TASK GOAL. Without the images, print every line of the material below exactly as given.

*** Opening DATASET RECORDS ***

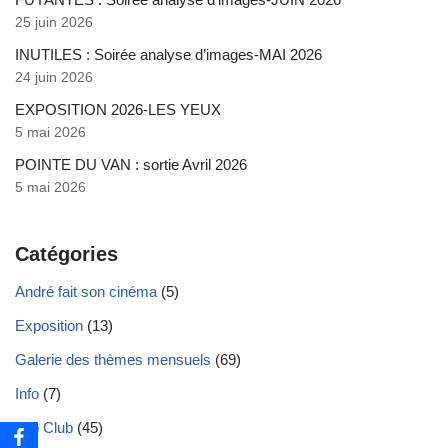
25 juin 2026
INUTILES : Soirée analyse d’images-MAI 2026
24 juin 2026
EXPOSITION 2026-LES YEUX
5 mai 2026
POINTE DU VAN : sortie Avril 2026
5 mai 2026
Catégories
André fait son cinéma
(5)
Exposition
(13)
Galerie des thèmes mensuels
(69)
Info
(7)
Info Club
(45)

*** Closing DATASET RECORDS ***

WRITTEN ANSWER.
25 juin 2026
INUTILES : Soirée analyse d’images-MAI 2026
24 juin 2026
EXPOSITION 2026-LES YEUX
5 mai 2026
POINTE DU VAN : sortie Avril 2026
5 mai 2026
Catégories
André fait son cinéma
(5)
Exposition
(13)
Galerie des thèmes mensuels
(69)
Info
(7)
Info Club
(45)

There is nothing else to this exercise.